The third issue is the sagittal balance. Even if several investigators have stressed the importance of maintaining sagittal balance to avoid lumbar "flat back," accelerated adjacent segment degeneration, pain, and inferior functional outcome only limited evidence exists on how sagittal alignment affects clinical outcome [23, 24]. But even the use of intervertebral fusion devices with possibly improved restoration of sagittal spinal balance will not have an effect on clinical outcome as shown by the present study.

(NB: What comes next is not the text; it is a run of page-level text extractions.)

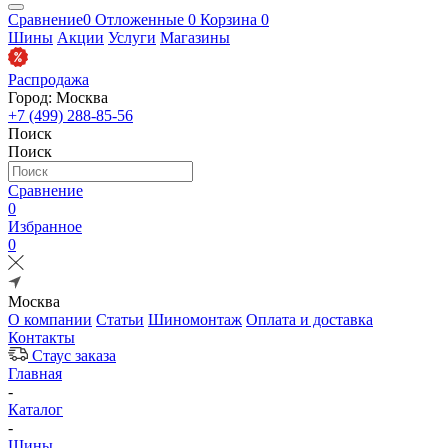
Сравнение
0
Отложенные
0
Корзина
0
Шины
Акции
Услуги
Магазины
Распродажа
Город: Москва
+7 (499) 288-85-56
Поиск
Поиск
Сравнение
0
Избранное
0
Москва
О компании
Статьи
Шиномонтаж
Оплата и доставка
Контакты
Стаус заказа
Главная
-
Каталог
-
Шины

Explanation for this phenomenon is that in addition to sagittal balance, clinical outcomes of instrumented lumbar fusion in patients with degenerative lumbar spine disease are influenced by a variety of pathophysiologic factors, including residual compression of the neural tissues, recurrence of spinal canal stenosis, irreversible changes to the nerve root, or cauda equina.

Conclusions

The results of this study show that elderly patients over 75 benefit from instrumented lumbar fusion. The study further suggests that there is no need to advocate for an intervertebral fusion because elderly patients do not seem to benefit from this procedure. With regard to clinical and functional outcomes, an instrumented posterolateral fusion is sufficient. Additionally, the intraoperative blood loss, need for transfusions and surgical time are clearly reduced for elderly patients receiving posterolateral fusion.